--- YOUR GOAL ---
An exact copy of every record below is needed, with all pictures removed.

DATA TO EXAMINE: Begin

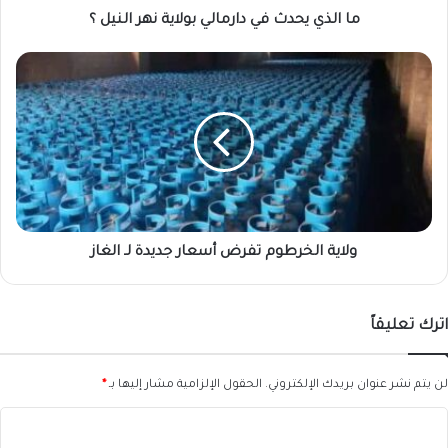
ما الذي يحدث في دارمالي بولاية نهر النيل ؟
ولاية
الخرطوم
تفرض
أسعار
جديدة
لـ
الغاز
ولاية الخرطوم تفرض أسعار جديدة لـ الغاز
اترك تعليقاً
لن يتم نشر عنوان بريدك الإلكتروني.
الحقول الإلزامية مشار إليها بـ
*
ا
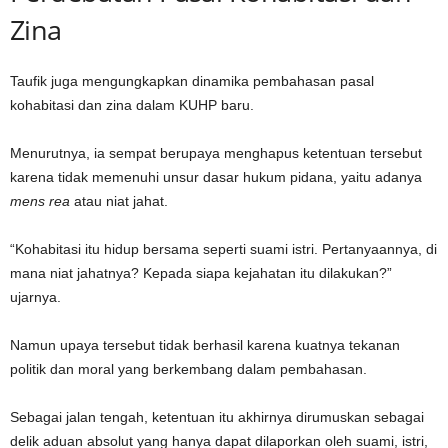
Zina
Taufik juga mengungkapkan dinamika pembahasan pasal
kohabitasi dan zina dalam KUHP baru.
Menurutnya, ia sempat berupaya menghapus ketentuan tersebut
karena tidak memenuhi unsur dasar hukum pidana, yaitu adanya
mens rea
atau niat jahat.
“Kohabitasi itu hidup bersama seperti suami istri. Pertanyaannya, di
mana niat jahatnya? Kepada siapa kejahatan itu dilakukan?”
ujarnya.
Namun upaya tersebut tidak berhasil karena kuatnya tekanan
politik dan moral yang berkembang dalam pembahasan.
Sebagai jalan tengah, ketentuan itu akhirnya dirumuskan sebagai
delik aduan absolut yang hanya dapat dilaporkan oleh suami, istri,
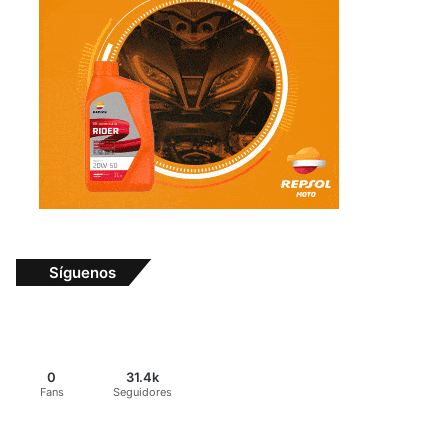
Síguenos
0
31.4k
Fans
Seguidores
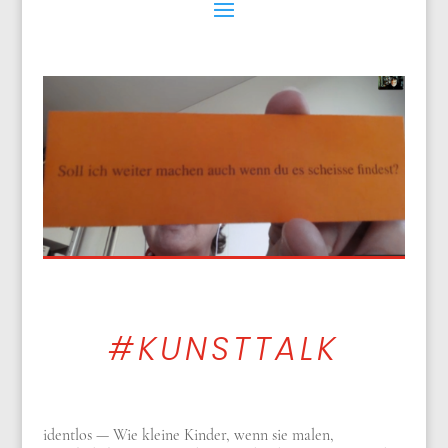
#KUNSTTALK
identlos — Wie kleine Kinder, wenn sie malen,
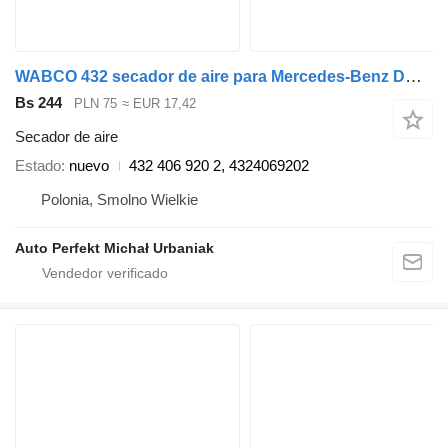
WABCO 432 secador de aire para Mercedes-Benz DAF, MAN, VOLVO, SCANIA, IVECO, RENAULT cabeza tractora
Bs 244
PLN 75
≈ EUR 17,42
Secador de aire
Estado
nuevo
432 406 920 2, 4324069202
Polonia, Smolno Wielkie
Auto Perfekt Michał Urbaniak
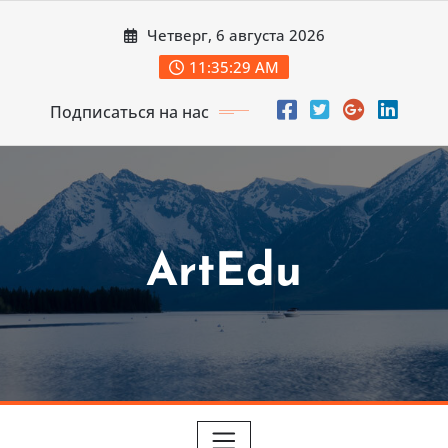
Перейти
Четверг, 6 августа 2026
к
содержимому
11:35:31 AM
Подписаться на нас
ArtEdu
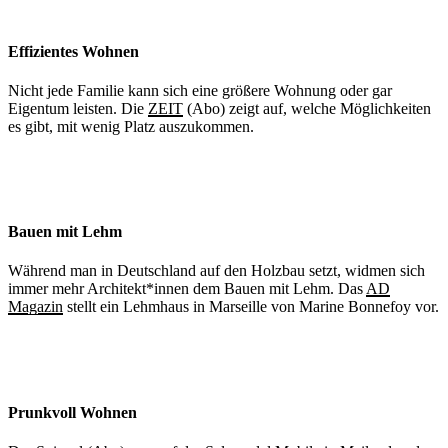
Effizientes Wohnen
Nicht jede Familie kann sich eine größere Wohnung oder gar
Eigentum leisten. Die
ZEIT
(Abo) zeigt auf, welche Möglichkeiten
es gibt, mit wenig Platz auszukommen.
Bauen mit Lehm
Während man in Deutschland auf den Holzbau setzt, widmen sich
immer mehr Architekt*innen dem Bauen mit Lehm. Das
AD
Magazin
stellt ein Lehmhaus in Marseille von Marine Bonnefoy vor.
Prunkvoll Wohnen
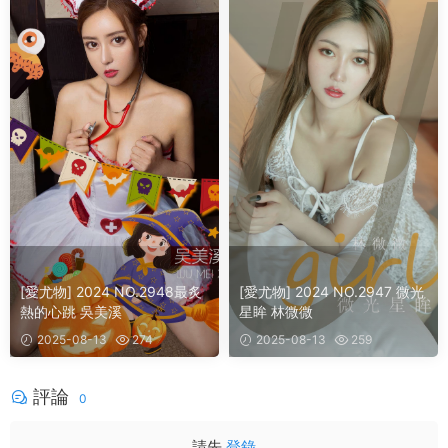
[愛尤物] 2024 NO.2948最炙
[愛尤物] 2024 NO.2947 微光
熱的心跳 吳美溪
星眸 林微微
2025-08-13
274
2025-08-13
259
評論
0
請先
登錄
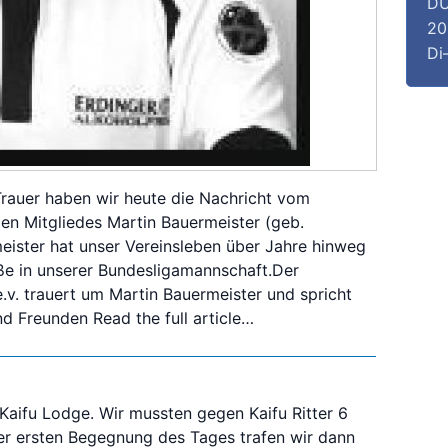
DU
20
Di
Trauer haben wir heute die Nachricht vom
en Mitgliedes Martin Bauermeister (geb.
meister hat unser Vereinsleben über Jahre hinweg
ße in unserer Bundesligamannschaft.Der
v. trauert um Martin Bauermeister und spricht
und Freunden
Read the full article…
 Kaifu Lodge. Wir mussten gegen Kaifu Ritter 6
er ersten Begegnung des Tages trafen wir dann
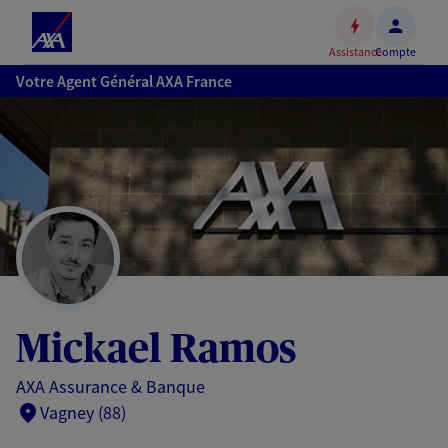
Espace
client
Assistance
Compte
Accéder
Votre Agent Général AXA France
au
contenu
principal
Accéder
au
pied
de
page
Mickael Ramos
AXA Assurance & Banque
Vagney (88)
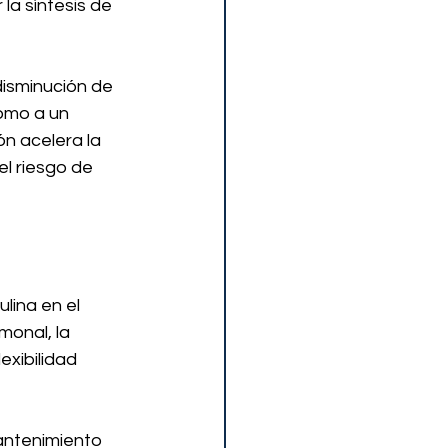
 la síntesis de 
disminución de 
omo a un 
n acelera la 
el riesgo de 
lina en el 
monal, la 
exibilidad 
antenimiento 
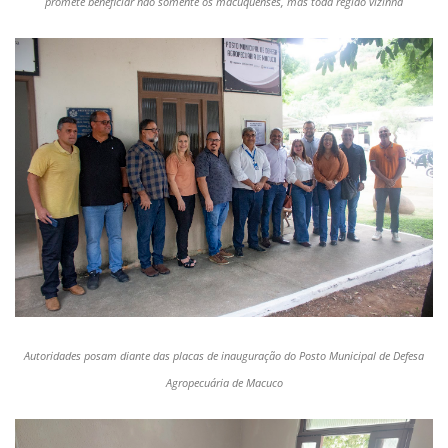
promete beneficiar não somente os
macuquenses
, mas toda região vizinha
Autoridades posam diante das placas de inauguração do Posto Municipal de Defesa
Agropecuária de Macuco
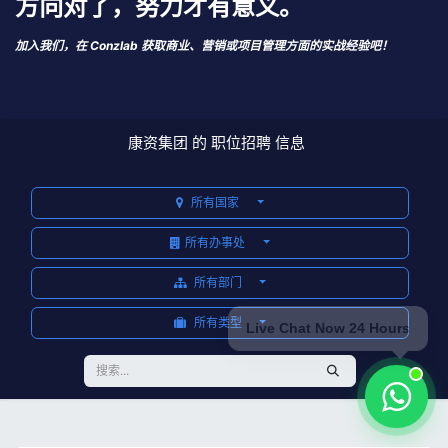
方向对了，努力才有意义。
加入我们，在 Conzlab 获取商业、营销或项目管理方面的实战经验吧！
康资集团 的 职位招聘 信息
所有国家
所有办事处
所有部门
所有类型
Live Chat Now 24 Hours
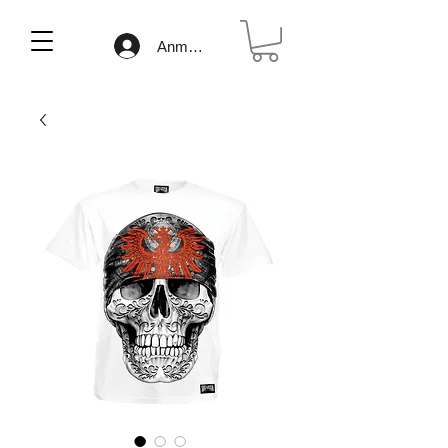
Anmelden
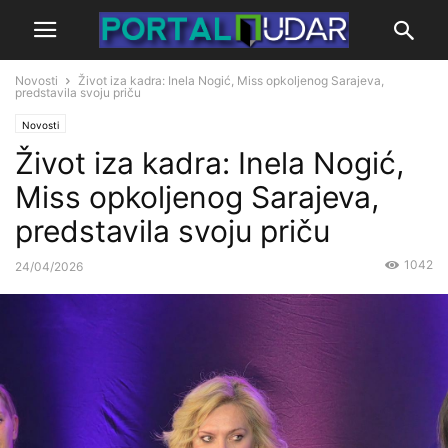
Novosti
Život iza kadra: Inela Nogić, Miss opkoljenog Sarajeva,
predstavila svoju priču
Novosti
Život iza kadra: Inela Nogić,
Miss opkoljenog Sarajeva,
predstavila svoju priču
1042
24/04/2026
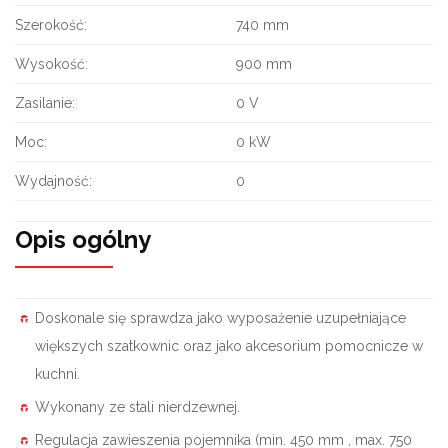
Szerokość:
740 mm
Wysokość:
900 mm
Zasilanie:
0 V
Moc:
0 kW
Wydajność:
0
Opis ogólny
Doskonale się sprawdza jako wyposażenie uzupełniające
większych szatkownic oraz jako akcesorium pomocnicze w
kuchni.
Wykonany ze stali nierdzewnej.
Regulacja zawieszenia pojemnika (min. 450 mm , max. 750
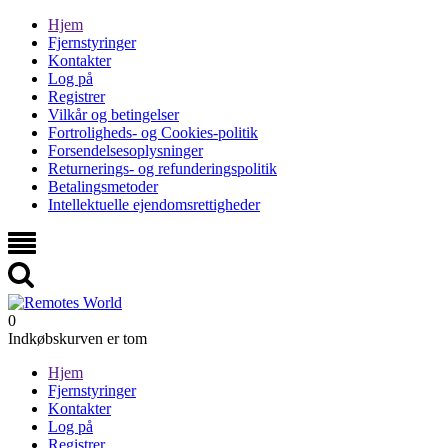
Hjem
Fjernstyringer
Kontakter
Log på
Registrer
Vilkår og betingelser
Fortroligheds- og Cookies-politik
Forsendelsesoplysninger
Returnerings- og refunderingspolitik
Betalingsmetoder
Intellektuelle ejendomsrettigheder
0
Indkøbskurven er tom
Hjem
Fjernstyringer
Kontakter
Log på
Registrer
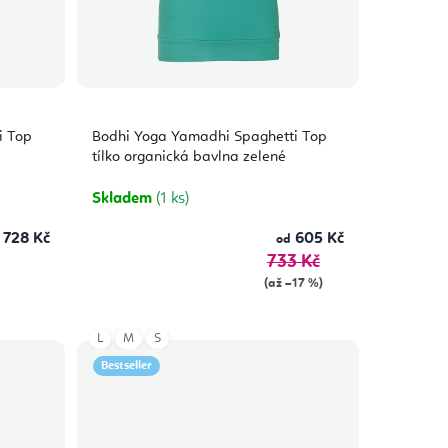
i Top
Bodhi Yoga Yamadhi Spaghetti Top
tílko organická bavlna zelené
Skladem
(1 ks)
728 Kč
605 Kč
od
733 Kč
(až –17 %)
L
M
S
Bestseller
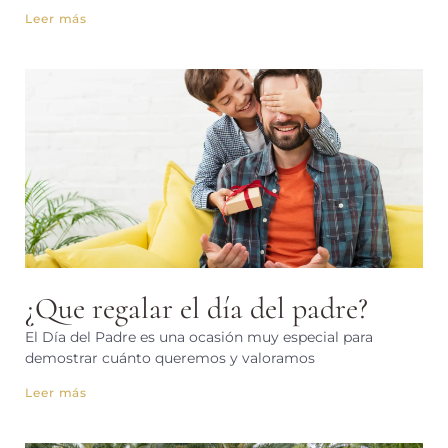
Leer más
¿Que regalar el día del padre?
El Día del Padre es una ocasión muy especial para
demostrar cuánto queremos y valoramos
Leer más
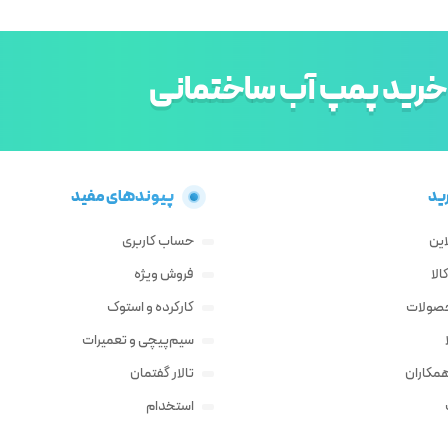
خرید پمپ آب ساختمانی
ید
پیوندهای مفید
این
حساب کاربری
لا
فروش ویژه
حصولات
کارکرده و استوک
سیم‌پیچی و تعمیرات
مکاران
تالار گفتمان
استخدام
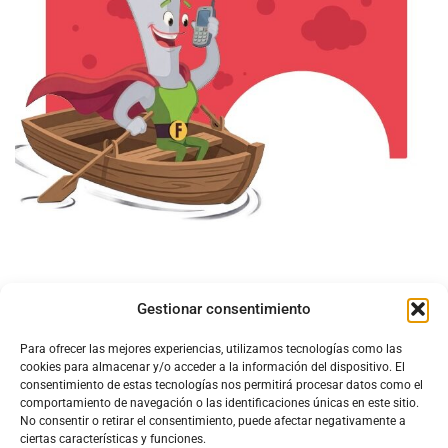
Gestionar consentimiento
Para ofrecer las mejores experiencias, utilizamos tecnologías como las
cookies para almacenar y/o acceder a la información del dispositivo. El
consentimiento de estas tecnologías nos permitirá procesar datos como el
comportamiento de navegación o las identificaciones únicas en este sitio.
No consentir o retirar el consentimiento, puede afectar negativamente a
ciertas características y funciones.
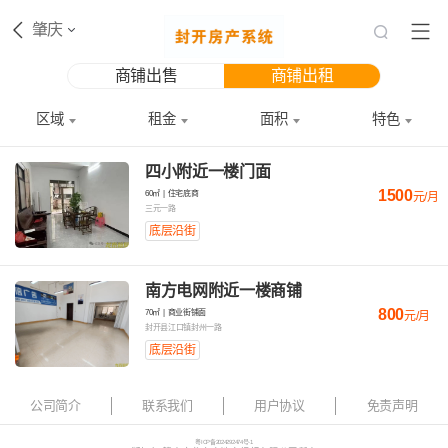
肇庆
商铺出售
商铺出租
区域
租金
面积
特色
四小附近一楼门面
1500
60㎡
|
住宅底商
元/月
三元一路
底层沿街
南方电网附近一楼商铺
800
70㎡
|
商业街铺面
元/月
封开县江口镇封州一路
底层沿街
公司简介
联系我们
用户协议
免责声明
粤ICP备2024292474号-1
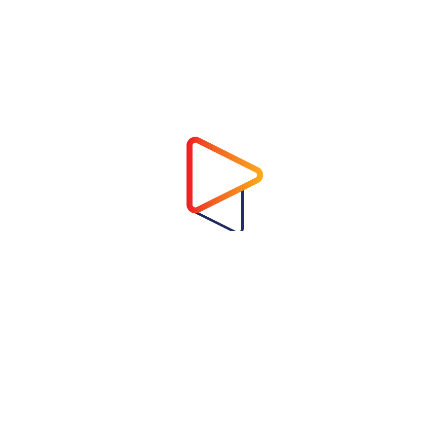
Address
Virtual Garden Room Co., Ltd.
1768 ถนนเพชรบุรี แขวงบางกะปิ เขตห้วยขวาง
กรุงเทพมหานคร 10310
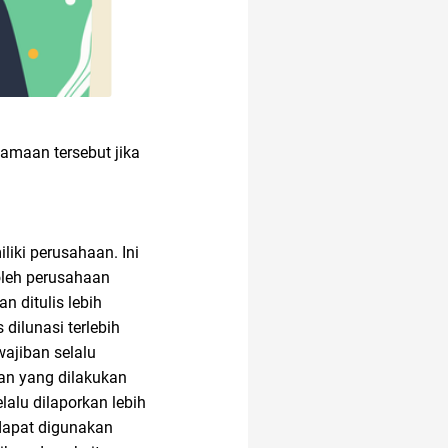
samaan tersebut jika
liki perusahaan. Ini
oleh perusahaan
n ditulis lebih
dilunasi terlebih
ajiban selalu
gan yang dilakukan
lalu dilaporkan lebih
 dapat digunakan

DATA TO EXAMINE: End

--- ANSWER SPACE ---
ما الذي يحدث في دارمالي بولاية نهر النيل ؟
ولاية
الخرطوم
تفرض
أسعار
جديدة
لـ
الغاز
ولاية الخرطوم تفرض أسعار جديدة لـ الغاز
اترك تعليقاً
لن يتم نشر عنوان بريدك الإلكتروني.
الحقول الإلزامية مشار إليها بـ
*
ا
Zina
Taufik juga mengungkapkan dinamika pembahasan pasal
kohabitasi dan zina dalam KUHP baru.
Menurutnya, ia sempat berupaya menghapus ketentuan tersebut
karena tidak memenuhi unsur dasar hukum pidana, yaitu adanya
mens rea
atau niat jahat.
“Kohabitasi itu hidup bersama seperti suami istri. Pertanyaannya, di
mana niat jahatnya? Kepada siapa kejahatan itu dilakukan?”
ujarnya.
Namun upaya tersebut tidak berhasil karena kuatnya tekanan
politik dan moral yang berkembang dalam pembahasan.
Sebagai jalan tengah, ketentuan itu akhirnya dirumuskan sebagai
delik aduan absolut yang hanya dapat dilaporkan oleh suami, istri,
Síguenos
0
31.4k
Fans
Seguidores
#KUNSTTALK
identlos — Wie kleine Kinder, wenn sie malen,
WABCO 432 secador de aire para Mercedes-Benz DAF, MAN, VOLVO, SCANIA, IVECO, RENAULT cabeza tractora
Bs 244
PLN 75
≈ EUR 17,42
Secador de aire
Estado
nuevo
432 406 920 2, 4324069202
Polonia, Smolno Wielkie
Auto Perfekt Michał Urbaniak
Перейти
Четверг, 6 августа 2026
к
содержимому
11:35:31 AM
Подписаться на нас
ArtEdu
Effizientes Wohnen
Nicht jede Familie kann sich eine größere Wohnung oder gar
Eigentum leisten. Die
ZEIT
(Abo) zeigt auf, welche Möglichkeiten
es gibt, mit wenig Platz auszukommen.
Bauen mit Lehm
Während man in Deutschland auf den Holzbau setzt, widmen sich
immer mehr Architekt*innen dem Bauen mit Lehm. Das
AD
Magazin
stellt ein Lehmhaus in Marseille von Marine Bonnefoy vor.
Prunkvoll Wohnen
[愛尤物] 2024 NO.2948最炙
[愛尤物] 2024 NO.2947 微光
熱的心跳 吳美溪
星眸 林微微
2025-08-13
274
2025-08-13
259
評論
0
請先
登錄
DU
20
Di
Trauer haben wir heute die Nachricht vom
en Mitgliedes Martin Bauermeister (geb.
meister hat unser Vereinsleben über Jahre hinweg
ße in unserer Bundesligamannschaft.Der
v. trauert um Martin Bauermeister und spricht
und Freunden
Read the full article…
 Kaifu Lodge. Wir mussten gegen Kaifu Ritter 6
er ersten Begegnung des Tages trafen wir dann
Espace
client
Assistance
Compte
Accéder
Votre Agent Général AXA France
au
contenu
principal
Accéder
au
pied
de
page
Mickael Ramos
AXA Assurance & Banque
Vagney (88)
 la síntesis de 
disminución de 
omo a un 
n acelera la 
el riesgo de 
lina en el 
monal, la 
exibilidad 
antenimiento 
promete beneficiar não somente os
macuquenses
, mas toda região vizinha
Autoridades posam diante das placas de inauguração do Posto Municipal de Defesa
Agropecuária de Macuco
方向对了，努力才有意义。
加入我们，在 Conzlab 获取商业、营销或项目管理方面的实战经验吧！
康资集团 的 职位招聘 信息
所有国家
所有办事处
所有部门
所有类型
Live Chat Now 24 Hours
Anmelden
Novosti
Život iza kadra: Inela Nogić, Miss opkoljenog Sarajeva,
predstavila svoju priču
Novosti
Život iza kadra: Inela Nogić,
Miss opkoljenog Sarajeva,
predstavila svoju priču
1042
24/04/2026
Szerokość:
740 mm
Wysokość:
900 mm
Zasilanie:
0 V
Moc:
0 kW
Wydajność:
0
Opis ogólny
Doskonale się sprawdza jako wyposażenie uzupełniające
większych szatkownic oraz jako akcesorium pomocnicze w
kuchni.
Wykonany ze stali nierdzewnej.
Regulacja zawieszenia pojemnika (min. 450 mm , max. 750
Hjem
Fjernstyringer
Kontakter
Log på
Registrer
Vilkår og betingelser
Fortroligheds- og Cookies-politik
Forsendelsesoplysninger
Returnerings- og refunderingspolitik
Betalingsmetoder
Intellektuelle ejendomsrettigheder
0
Indkøbskurven er tom
Hjem
Fjernstyringer
Kontakter
Log på
Registrer
i Top
Bodhi Yoga Yamadhi Spaghetti Top
tílko organická bavlna zelené
Skladem
(1 ks)
728 Kč
605 Kč
od
733 Kč
(až –17 %)
L
M
S
Bestseller
Leer más
¿Que regalar el día del padre?
El Día del Padre es una ocasión muy especial para
demostrar cuánto queremos y valoramos
Leer más
خرید پمپ آب ساختمانی
ید
پیوندهای مفید
این
حساب کاربری
لا
فروش ویژه
حصولات
کارکرده و استوک
سیم‌پیچی و تعمیرات
مکاران
تالار گفتمان
استخدام
Gestionar consentimiento
Para ofrecer las mejores experiencias, utilizamos tecnologías como las
cookies para almacenar y/o acceder a la información del dispositivo. El
consentimiento de estas tecnologías nos permitirá procesar datos como el
comportamiento de navegación o las identificaciones únicas en este sitio.
No consentir o retirar el consentimiento, puede afectar negativamente a
ciertas características y funciones.
肇庆
商铺出售
商铺出租
区域
租金
面积
特色
四小附近一楼门面
1500
60㎡
|
住宅底商
元/月
三元一路
底层沿街
南方电网附近一楼商铺
800
70㎡
|
商业街铺面
元/月
封开县江口镇封州一路
底层沿街
公司简介
联系我们
用户协议
免责声明
粤ICP备2024292474号-1
Address
Virtual Garden Room Co., Ltd.
1768 ถนนเพชรบุรี แขวงบางกะปิ เขตห้วยขวาง
กรุงเทพมหานคร 10310
samaan tersebut jika
liki perusahaan. Ini
oleh perusahaan
n ditulis lebih
dilunasi terlebih
ajiban selalu
gan yang dilakukan
lalu dilaporkan lebih
 dapat digunakan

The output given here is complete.